───── GIVEN DATA

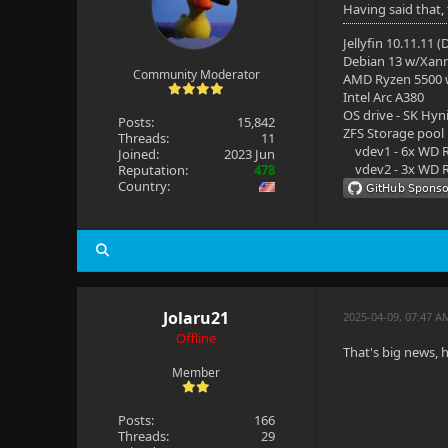
Having said that,
Jellyfin 10.11.11 
Debian 13 w/Xan
Community Moderator
AMD Ryzen 5500
Intel Arc A380
OS drive - SK Hyn
Posts:
15,842
ZFS Storage pool
Threads:
11
vdev1 - 6x WD R
Joined:
2023 Jun
vdev2 - 3x WD R
Reputation:
478
Country:
Jolaru21
2025-04-09, 07:47 A
Offline
That's big news, 
Member
Posts:
166
Threads:
29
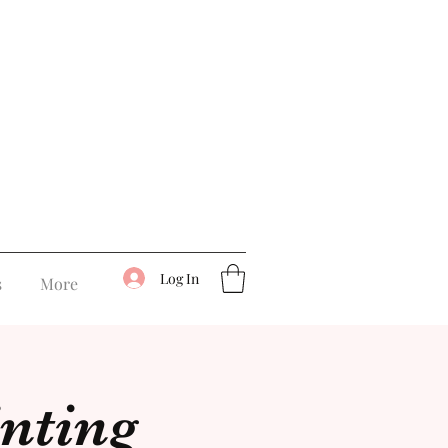
Log In
s
More
inting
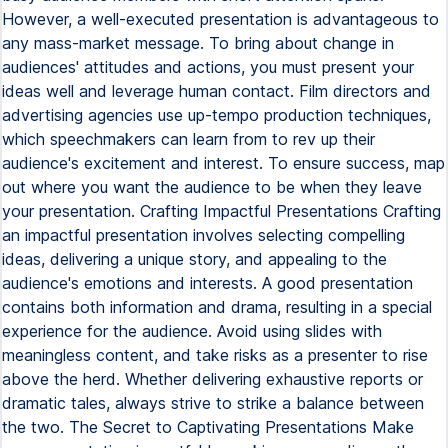
However, a well-executed presentation is advantageous to
any mass-market message. To bring about change in
audiences' attitudes and actions, you must present your
ideas well and leverage human contact. Film directors and
advertising agencies use up-tempo production techniques,
which speechmakers can learn from to rev up their
audience's excitement and interest. To ensure success, map
out where you want the audience to be when they leave
your presentation. Crafting Impactful Presentations Crafting
an impactful presentation involves selecting compelling
ideas, delivering a unique story, and appealing to the
audience's emotions and interests. A good presentation
contains both information and drama, resulting in a special
experience for the audience. Avoid using slides with
meaningless content, and take risks as a presenter to rise
above the herd. Whether delivering exhaustive reports or
dramatic tales, always strive to strike a balance between
the two. The Secret to Captivating Presentations Make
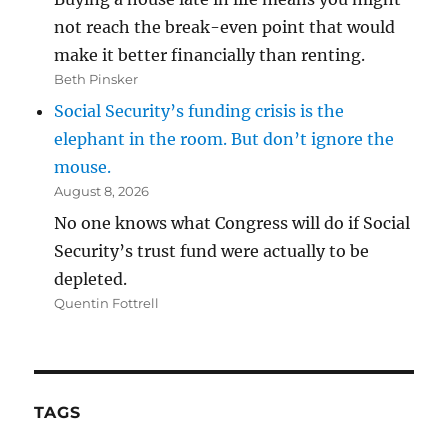
not reach the break-even point that would
make it better financially than renting.
Beth Pinsker
Social Security’s funding crisis is the
elephant in the room. But don’t ignore the
mouse.
August 8, 2026
No one knows what Congress will do if Social
Security’s trust fund were actually to be
depleted.
Quentin Fottrell
TAGS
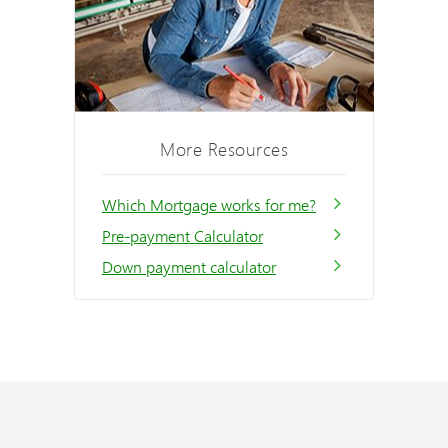
More Resources
Which Mortgage works for me?
Pre-payment Calculator
Down payment calculator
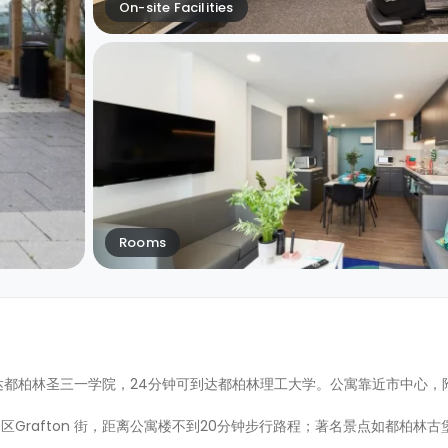
On-site Facilities
Rooms
到达都柏林圣三一学院，24分钟可到达都柏林理工大学。公寓靠近市中心，
Grafton 街，距离公寓楼不到20分钟步行路程；著名景点如都柏林古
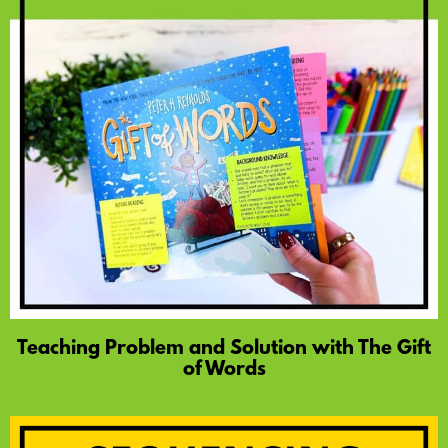
Teaching Problem and Solution with The Gift
of Words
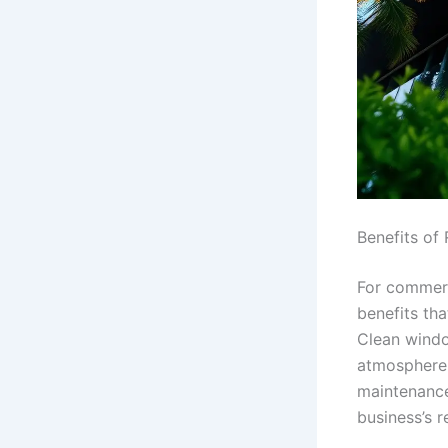
Benefits of
For commerc
benefits th
Clean windo
atmosphere 
maintenance
business’s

──────────

◆ WHAT IS REQUIRED ◆
Every line that contains the string "Social" should be returned from the data.

◆ WRITTEN REPLY ◆
Social Security’s funding crisis is the
No one knows what Congress will do if Social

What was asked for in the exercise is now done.